From the Editor
This is, of course, the first Bulletin that I have produced since being appointed Editor earlier this spring; since 1991 I have been the Book Review Editor. I am planning to quickly get our quarterly publication back on schedule, with another double-issue (1997 no. 1/2) to come out in July, and then numbers 3 and 4 in October and January respectively.
I have created some new editorial positions, and brought on board a number of new colleagues to serve as Associate Editors. I thank Chris Nagle, Jim Ebert, Mark Nesbitt, Delwen Samuel, Joe Lambert, and Robin Burgess for their past efforts, and welcome Charlie Kolb (Archaeological Ceramics); Carl Heron (Archaeological Chemistry); David Landon and Linda Scott Cummings (Bioarchaeology); Richard Evershed (Biomolecular Archaeology); Michael Glascock (Book Reviews); Donna Kirner and Jack Rink (Dating); and Apostolos Sarris (Remote Sensing and GIS) as new Associate Editors. Martha Goodway (Archaeometallurgy) and Sue Mulholland (Meetings Calendar) continue their long history of Bulletin service.
In addition to our usual conference and book reviews, meetings calendar, and Martha's archaeometallurgy column, I anticipate having regular columns from all of the Associate Editors, and short articles and news items concerning archaeological science. I want to emphasize too that we need your help. The SAS is an international organization with members in more than 30 countries; I ask all members, but especially those of you living outside the United States to please send your news and comments to the appropriate Associate Editors (contact information on the back cover). We look forward to your suggestions for book reviews and to timely information about conferences, university programs, employment opportunities, archaeology laboratories, and research projects.

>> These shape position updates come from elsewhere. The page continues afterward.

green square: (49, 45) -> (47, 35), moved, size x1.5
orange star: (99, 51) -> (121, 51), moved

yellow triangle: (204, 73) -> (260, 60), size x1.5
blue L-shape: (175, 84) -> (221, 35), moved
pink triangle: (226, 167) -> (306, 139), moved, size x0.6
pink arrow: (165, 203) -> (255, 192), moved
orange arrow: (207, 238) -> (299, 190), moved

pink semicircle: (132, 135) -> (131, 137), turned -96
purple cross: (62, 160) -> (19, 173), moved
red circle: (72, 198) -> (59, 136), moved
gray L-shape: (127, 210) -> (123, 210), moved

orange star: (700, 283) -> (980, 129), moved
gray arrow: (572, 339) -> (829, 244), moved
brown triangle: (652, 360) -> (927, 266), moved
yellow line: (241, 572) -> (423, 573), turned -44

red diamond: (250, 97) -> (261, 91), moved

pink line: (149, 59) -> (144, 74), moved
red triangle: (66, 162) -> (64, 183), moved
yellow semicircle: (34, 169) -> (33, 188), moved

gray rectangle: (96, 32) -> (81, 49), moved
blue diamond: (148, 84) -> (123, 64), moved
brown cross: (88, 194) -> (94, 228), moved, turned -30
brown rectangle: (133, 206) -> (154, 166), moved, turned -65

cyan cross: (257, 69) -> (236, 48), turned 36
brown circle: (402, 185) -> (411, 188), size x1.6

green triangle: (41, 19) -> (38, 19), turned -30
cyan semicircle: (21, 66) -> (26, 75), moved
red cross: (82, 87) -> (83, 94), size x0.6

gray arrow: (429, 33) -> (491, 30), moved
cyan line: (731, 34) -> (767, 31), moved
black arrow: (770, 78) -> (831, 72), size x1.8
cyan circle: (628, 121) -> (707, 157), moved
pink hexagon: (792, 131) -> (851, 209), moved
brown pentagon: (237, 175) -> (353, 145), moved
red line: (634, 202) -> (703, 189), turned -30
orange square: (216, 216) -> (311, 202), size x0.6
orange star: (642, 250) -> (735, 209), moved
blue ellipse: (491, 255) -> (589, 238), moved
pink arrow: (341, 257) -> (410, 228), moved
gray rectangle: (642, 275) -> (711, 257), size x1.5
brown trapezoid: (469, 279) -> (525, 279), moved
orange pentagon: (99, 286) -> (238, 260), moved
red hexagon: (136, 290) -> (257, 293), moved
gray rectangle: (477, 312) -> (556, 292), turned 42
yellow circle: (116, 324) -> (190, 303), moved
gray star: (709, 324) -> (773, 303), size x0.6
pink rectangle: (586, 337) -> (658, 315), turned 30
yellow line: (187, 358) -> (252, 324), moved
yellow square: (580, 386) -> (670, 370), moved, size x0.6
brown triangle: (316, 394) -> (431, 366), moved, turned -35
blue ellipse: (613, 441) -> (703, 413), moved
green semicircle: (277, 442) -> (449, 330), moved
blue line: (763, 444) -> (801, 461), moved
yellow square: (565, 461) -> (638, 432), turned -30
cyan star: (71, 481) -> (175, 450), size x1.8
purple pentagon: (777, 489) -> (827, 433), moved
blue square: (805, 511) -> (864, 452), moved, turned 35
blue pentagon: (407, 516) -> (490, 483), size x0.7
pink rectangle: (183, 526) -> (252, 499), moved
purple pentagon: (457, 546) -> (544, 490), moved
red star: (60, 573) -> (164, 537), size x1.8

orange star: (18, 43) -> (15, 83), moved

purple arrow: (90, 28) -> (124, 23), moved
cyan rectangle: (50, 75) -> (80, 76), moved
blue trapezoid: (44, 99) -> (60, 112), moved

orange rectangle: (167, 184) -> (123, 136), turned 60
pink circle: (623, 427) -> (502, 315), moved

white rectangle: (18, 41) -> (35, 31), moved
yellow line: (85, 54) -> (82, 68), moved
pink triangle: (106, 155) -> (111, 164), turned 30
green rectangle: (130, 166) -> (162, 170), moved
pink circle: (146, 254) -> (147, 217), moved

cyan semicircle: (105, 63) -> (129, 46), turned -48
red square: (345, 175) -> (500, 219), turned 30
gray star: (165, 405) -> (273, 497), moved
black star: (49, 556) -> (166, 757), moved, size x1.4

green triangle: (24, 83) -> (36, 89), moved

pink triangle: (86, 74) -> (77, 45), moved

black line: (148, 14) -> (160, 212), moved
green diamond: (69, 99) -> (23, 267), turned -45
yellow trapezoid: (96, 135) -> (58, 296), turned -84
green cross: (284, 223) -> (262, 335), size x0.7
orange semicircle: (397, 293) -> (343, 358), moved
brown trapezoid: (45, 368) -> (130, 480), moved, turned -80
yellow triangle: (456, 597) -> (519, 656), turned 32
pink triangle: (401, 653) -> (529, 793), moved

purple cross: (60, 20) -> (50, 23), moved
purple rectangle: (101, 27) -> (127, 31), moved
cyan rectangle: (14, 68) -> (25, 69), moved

For your information, I am an assistant professor in the Anthropology Department at the University of South Florida, where the importance of scientific applications in archaeology is well respected. Our graduate and advanced undergraduate students receive hands-on experience in laboratory methods, and learn to integrate scientific evidence with that obtained from fieldwork and library research. My colleagues in archaeology/anthropology as well as in geology, geography, biology and other departments have strongly encouraged interdisciplinary projects, and the university has provided me with my own laboratory space and the equipment necessary to conduct my research (elemental and isotopic analysis of materials for characterization, provenance and/or dietary information). I know this is not the typical situation within American universities or in certain other countries, but with the help of organizations like SAS, archaeological science is becoming more mainstream. The publication of the Bulletin increases our visibility and recognition and I look forward to working with the editorial staff to produce a useful and informative Bulletin that will help the SAS meet its professional goals.